## [Assigned task]
What you return must match the records word for word, except that images are dropped.

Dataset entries
--------------------

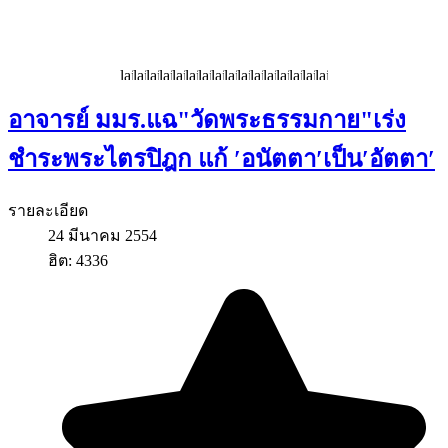
อาจารย์ มมร.แฉ"วัดพระธรรมกาย"เร่ง
ชำระพระไตรปิฎก แก้ ′อนัตตา′เป็น′อัตตา′
รายละเอียด
24 มีนาคม 2554
ฮิต: 4336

--------------------

## [Answer]
อาจารย์ มมร.แฉ"วัดพระธรรมกาย"เร่ง
ชำระพระไตรปิฎก แก้ ′อนัตตา′เป็น′อัตตา′
รายละเอียด
24 มีนาคม 2554
ฮิต: 4336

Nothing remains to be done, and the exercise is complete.